* Task directions:
A complete response lists each line of the data below that includes the word "très".

* Input material:
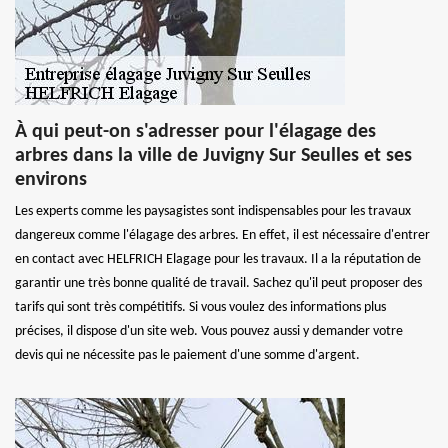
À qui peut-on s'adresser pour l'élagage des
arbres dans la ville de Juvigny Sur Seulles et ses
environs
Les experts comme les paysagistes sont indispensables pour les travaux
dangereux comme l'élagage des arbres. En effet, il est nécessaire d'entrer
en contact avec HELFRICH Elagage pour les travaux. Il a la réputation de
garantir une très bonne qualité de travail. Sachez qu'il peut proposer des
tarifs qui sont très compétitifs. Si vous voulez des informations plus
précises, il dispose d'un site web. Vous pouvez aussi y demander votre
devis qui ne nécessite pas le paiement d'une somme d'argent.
...
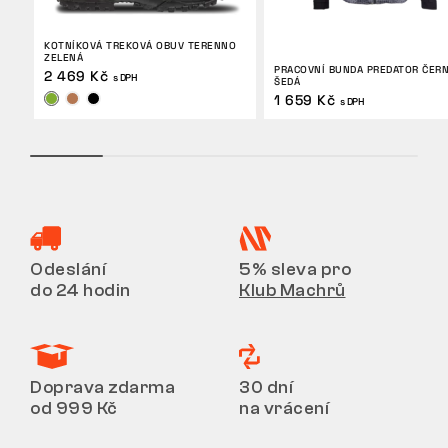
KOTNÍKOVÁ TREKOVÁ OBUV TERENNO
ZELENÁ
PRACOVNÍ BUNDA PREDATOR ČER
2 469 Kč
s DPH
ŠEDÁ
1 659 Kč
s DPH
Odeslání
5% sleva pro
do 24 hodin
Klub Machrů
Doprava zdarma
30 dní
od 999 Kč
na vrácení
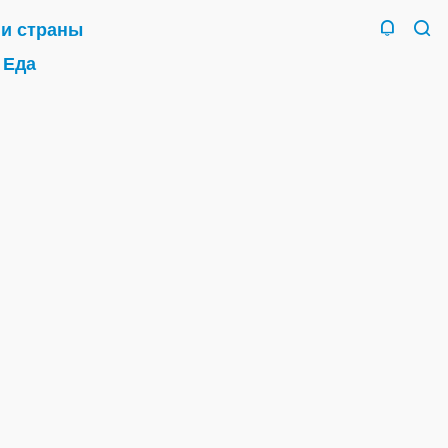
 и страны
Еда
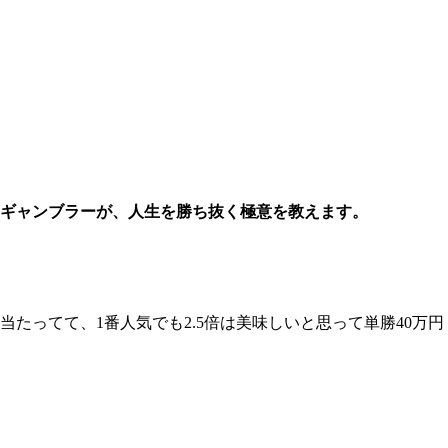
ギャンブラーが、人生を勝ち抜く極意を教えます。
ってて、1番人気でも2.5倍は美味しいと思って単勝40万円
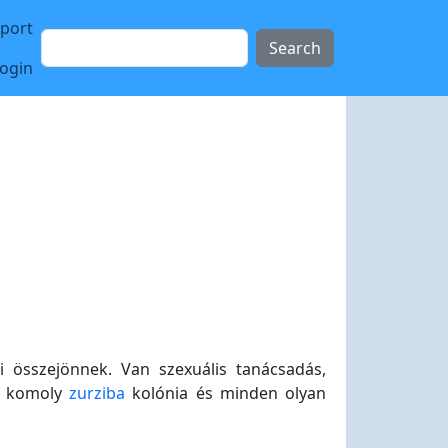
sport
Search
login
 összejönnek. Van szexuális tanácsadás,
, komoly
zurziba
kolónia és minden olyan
* * *
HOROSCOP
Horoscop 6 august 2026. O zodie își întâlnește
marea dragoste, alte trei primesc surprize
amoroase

* Result:
garantir une très bonne qualité de travail. Sachez qu'il peut proposer des
tarifs qui sont très compétitifs. Si vous voulez des informations plus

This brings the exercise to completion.